All three figures had been much higher Wednesday evening.

The historic Houck Covered Bridge in Washington Township, constructed in 1880 and rehabilitated six years ago, also sustained damage to half of its roof during the storm.

Detro Trailer Sales, located at the intersection of U.S. 231 and U.S. 36, also had some of its inventory damaged.

Roachdale Detro employee Mike Mahoy was in the vicinity when a trailer was swept into the roadway and flipped over. Another trailer was blown on its side and was leaning on a power line pole.

Russell Evans, the public information officer for the Putnam County Emergency Management Agency, told the Banner Graphic Thursday that the road was closed for about 15 minutes while the trailer was moved.

“He (Mahoy) reported to me that it (the wind) sounded like a freight train,” Evans said.

He noted how the strong wind had moved a trailer 50 feet from where it originally sat. The tongue of the trailer left a visible gash in the gravel.

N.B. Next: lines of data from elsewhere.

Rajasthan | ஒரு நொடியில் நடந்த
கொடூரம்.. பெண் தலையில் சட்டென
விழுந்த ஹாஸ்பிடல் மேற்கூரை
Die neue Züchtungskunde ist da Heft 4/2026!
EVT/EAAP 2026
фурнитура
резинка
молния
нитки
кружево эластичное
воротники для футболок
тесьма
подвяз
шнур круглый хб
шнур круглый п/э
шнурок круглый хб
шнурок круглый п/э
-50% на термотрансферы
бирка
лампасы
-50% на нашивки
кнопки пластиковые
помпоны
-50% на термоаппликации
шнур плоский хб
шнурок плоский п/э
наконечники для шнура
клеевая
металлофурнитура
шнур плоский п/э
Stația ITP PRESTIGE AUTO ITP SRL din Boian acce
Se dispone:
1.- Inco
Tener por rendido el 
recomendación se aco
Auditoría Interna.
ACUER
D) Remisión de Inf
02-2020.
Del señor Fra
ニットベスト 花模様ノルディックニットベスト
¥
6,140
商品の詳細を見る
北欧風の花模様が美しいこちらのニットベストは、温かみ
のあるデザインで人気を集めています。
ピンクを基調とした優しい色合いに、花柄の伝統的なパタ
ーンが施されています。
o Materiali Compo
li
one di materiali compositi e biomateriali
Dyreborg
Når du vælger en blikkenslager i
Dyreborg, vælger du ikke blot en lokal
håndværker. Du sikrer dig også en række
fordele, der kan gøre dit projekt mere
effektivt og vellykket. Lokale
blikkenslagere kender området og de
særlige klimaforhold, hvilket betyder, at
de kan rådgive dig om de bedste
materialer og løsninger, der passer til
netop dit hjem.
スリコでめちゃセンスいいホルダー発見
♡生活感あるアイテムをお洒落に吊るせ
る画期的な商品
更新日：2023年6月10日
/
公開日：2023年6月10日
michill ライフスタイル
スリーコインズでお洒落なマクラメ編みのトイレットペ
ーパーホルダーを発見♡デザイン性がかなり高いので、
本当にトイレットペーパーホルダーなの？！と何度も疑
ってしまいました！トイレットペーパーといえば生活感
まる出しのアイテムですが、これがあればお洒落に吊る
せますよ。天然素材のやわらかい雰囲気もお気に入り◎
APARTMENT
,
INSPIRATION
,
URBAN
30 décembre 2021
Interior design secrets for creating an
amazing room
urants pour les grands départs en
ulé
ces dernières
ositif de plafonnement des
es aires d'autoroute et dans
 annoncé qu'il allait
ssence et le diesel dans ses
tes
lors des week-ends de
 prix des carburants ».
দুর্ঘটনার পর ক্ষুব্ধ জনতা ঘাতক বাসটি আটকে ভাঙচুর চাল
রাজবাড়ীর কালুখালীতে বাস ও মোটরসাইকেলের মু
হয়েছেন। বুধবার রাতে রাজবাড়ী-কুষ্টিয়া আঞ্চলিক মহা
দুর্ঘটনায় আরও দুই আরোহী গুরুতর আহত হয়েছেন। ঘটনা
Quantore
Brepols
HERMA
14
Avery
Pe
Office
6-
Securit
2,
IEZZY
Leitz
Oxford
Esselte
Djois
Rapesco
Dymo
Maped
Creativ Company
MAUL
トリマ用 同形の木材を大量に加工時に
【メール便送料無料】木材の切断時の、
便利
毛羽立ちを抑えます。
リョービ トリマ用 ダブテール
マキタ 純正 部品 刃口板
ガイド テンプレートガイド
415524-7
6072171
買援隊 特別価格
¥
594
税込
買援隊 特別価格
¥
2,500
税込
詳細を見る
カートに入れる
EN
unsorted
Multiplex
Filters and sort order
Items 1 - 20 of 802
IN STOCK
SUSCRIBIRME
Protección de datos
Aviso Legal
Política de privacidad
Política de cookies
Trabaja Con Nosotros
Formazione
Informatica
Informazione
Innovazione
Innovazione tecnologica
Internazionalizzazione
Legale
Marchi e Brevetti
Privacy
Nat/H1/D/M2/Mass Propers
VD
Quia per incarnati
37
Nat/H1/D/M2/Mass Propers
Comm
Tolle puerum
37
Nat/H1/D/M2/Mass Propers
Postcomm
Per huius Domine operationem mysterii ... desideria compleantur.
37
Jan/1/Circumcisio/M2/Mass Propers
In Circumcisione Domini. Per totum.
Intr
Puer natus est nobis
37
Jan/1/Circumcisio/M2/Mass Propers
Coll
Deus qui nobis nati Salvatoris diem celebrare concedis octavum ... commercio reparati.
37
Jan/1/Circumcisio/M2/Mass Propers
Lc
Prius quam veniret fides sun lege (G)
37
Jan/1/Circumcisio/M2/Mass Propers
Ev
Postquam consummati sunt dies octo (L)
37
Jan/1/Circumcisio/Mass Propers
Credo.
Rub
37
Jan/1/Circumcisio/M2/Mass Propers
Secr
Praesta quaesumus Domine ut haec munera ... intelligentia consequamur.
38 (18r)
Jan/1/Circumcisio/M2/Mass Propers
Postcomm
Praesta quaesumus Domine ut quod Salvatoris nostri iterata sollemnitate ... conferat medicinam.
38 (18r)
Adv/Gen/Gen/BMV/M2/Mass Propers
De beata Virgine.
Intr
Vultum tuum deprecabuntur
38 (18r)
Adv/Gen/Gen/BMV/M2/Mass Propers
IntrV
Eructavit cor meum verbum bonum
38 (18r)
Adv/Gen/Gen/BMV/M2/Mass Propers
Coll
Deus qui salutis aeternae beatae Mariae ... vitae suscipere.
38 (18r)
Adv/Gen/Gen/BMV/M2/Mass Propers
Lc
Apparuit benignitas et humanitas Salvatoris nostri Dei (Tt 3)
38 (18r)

A severe thunderstorm warning for the area technically expired at 9 p.m., although a tornado watch remained in effect until 2 a.m. Thursday morning.

The Putnam County Regional Airport recorded a wind gust of 78 miles per hour, which is akin to a lower-strength Category 1 hurricane. There were also reports of large hail during the storm.

The WeatherSTEM unit at Greencastle Middle School indicated that .23 inches of rain had fallen. The National Weather Service provided a similar estimate.

Putnam County Dispatch did not record any ambulances being dispatched anywhere in the county. As such, no fatalities or injuries have been reported.

Evans said that all of the county fire departments were out until past the midnight hour, and commended the dispatchers who handled a myriad of emergency calls.

“It was a good team effort on everybody’s part,” he said.